EXCLUSIVE: Leading Edge Group Faces Mounting Financial Pressure and Leadership Turmoil
Serious concerns are emerging about the financial stability and future direction of retail group Leading Edge, as franchisees raise alarms over rising debt levels, management upheaval, and operational challenges within its Australian business which is on credit hold with some suppliers including Hisense and Leader Computers.
The concerns follow the sudden resignation of Chief Executive Charlie Davey, announced late last week by Chairman Peter Knock. Davey has been replaced by Scott Lindsay, the former General Manager of Technology and Sales, in a move described by some insiders as abrupt.
Leading Edge, which is owned by Riverwise Pty Limited, is also grappling with declining revenues and structural changes to its business. The group reported consolidated revenue of $94.98 million for the 2025 financial year, down from $97.9 million the previous year. Net profit after tax stood at $1.37 million.

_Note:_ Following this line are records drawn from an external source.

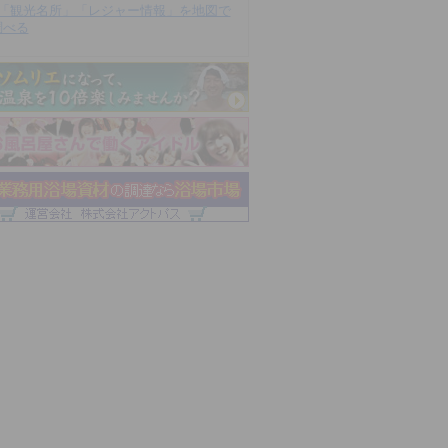
「観光名所」「レジャー情報」を地図で
調べる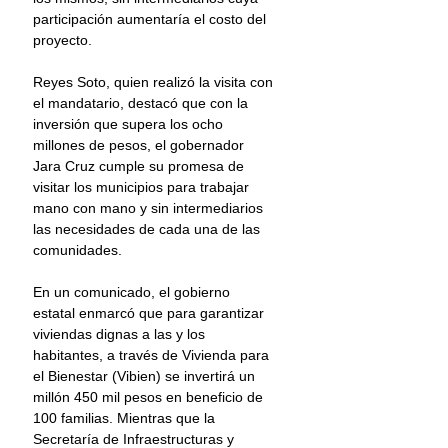
participación aumentaría el costo del 
proyecto.
Reyes Soto, quien realizó la visita con 
el mandatario, destacó que con la 
inversión que supera los ocho 
millones de pesos, el gobernador 
Jara Cruz cumple su promesa de 
visitar los municipios para trabajar 
mano con mano y sin intermediarios 
las necesidades de cada una de las 
comunidades.
En un comunicado, el gobierno 
estatal enmarcó que para garantizar 
viviendas dignas a las y los 
habitantes, a través de Vivienda para 
el Bienestar (Vibien) se invertirá un 
millón 450 mil pesos en beneficio de 
100 familias. Mientras que la 
Secretaría de Infraestructuras y 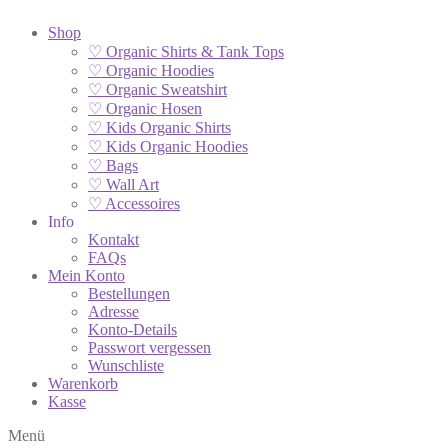
Shop
♡ Organic Shirts & Tank Tops
♡ Organic Hoodies
♡ Organic Sweatshirt
♡ Organic Hosen
♡ Kids Organic Shirts
♡ Kids Organic Hoodies
♡ Bags
♡ Wall Art
♡ Accessoires
Info
Kontakt
FAQs
Mein Konto
Bestellungen
Adresse
Konto-Details
Passwort vergessen
Wunschliste
Warenkorb
Kasse
Menü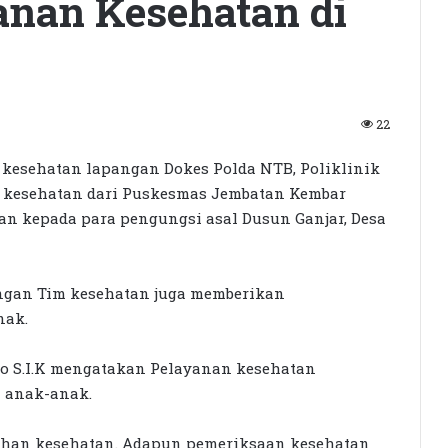
nan Kesehatan di
22
kesehatan lapangan Dokes Polda NTB, Poliklinik
m kesehatan dari Puskesmas Jembatan Kembar
n kepada para pengungsi asal Dusun Ganjar, Desa
ungan Tim kesehatan juga memberikan
nak.
o S.I.K mengatakan Pelayanan kesehatan
n anak-anak.
uhan kesehatan. Adapun pemeriksaan kesehatan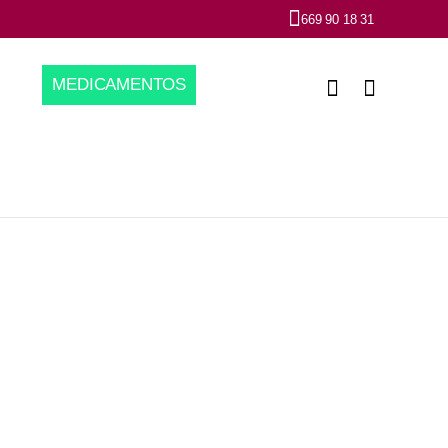
669 90 18 31
MEDICAMENTOS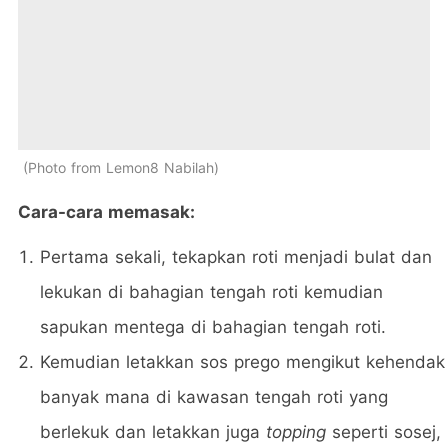
Photo from Lemon8 Nabilah
Cara-cara memasak:
Pertama sekali, tekapkan roti menjadi bulat dan
lekukan di bahagian tengah roti kemudian
sapukan mentega di bahagian tengah roti.
Kemudian letakkan sos prego mengikut kehendak
banyak mana di kawasan tengah roti yang
berlekuk dan letakkan juga
topping
seperti sosej,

Financial disclosures reveal liabilities of $28.26 million as of June 30, 2025, including borrowings of $5.05 million. The company is also managing a $570,000 tax liability and has entered into a tax funding arrangement with the Australian Taxation Office.
Adding to the pressure, Leading Edge has lost significant appliance and consumer electronics sales to the Independent Business Group, an entity run by former franchisees. At the same time, some suppliers have reportedly placed the company on credit hold, further tightening cash flow.
The group’s Australian operations, which generated $67.4 million in revenue, are increasingly reliant on its UK division, which contributed $27.5 million and is widely viewed as the stronger-performing arm of the business. The UK unit has secured financing through Barclays Bank, which holds a debenture over its assets.
In Australia, the company is in the process of relocating its headquarters from Chatswood to Crows Nest while also dealing with internal financial strain. It maintains a $15 million invoice discounting facility with Scottish Pacific, with $5.05 million drawn down as of the end of the financial year.
In correspondence to store owners, management acknowledged the severity of current conditions, citing cost-of-living pressures, global economic uncertainty, and rising operational costs. The company also admitted that some members have fallen behind on payments, placing “significant strain” on the business and delaying supplier payments.
“Some team members and contractors have left the business,” the company said, adding that it had begun a process to “ensure continued stability and strong governance.”
Leading Edge confirmed it remains liable for defaulted member payments and has used cash reserves to support suppliers during the downturn. A new payment model aimed at improving cash flow and predictability is expected to be introduced.
Despite the challenges, Chairman Peter Knock said the group’s UK operations continue to perform strongly and could provide a foundation for future growth in Australia.
However, with leadership changes, tightening credit conditions, and ongoing financial pressures, franchisees and suppliers alike are questioning whether the company can stabilise its Australian operations in the near term.
The Company has not commented directly to ChannelNews.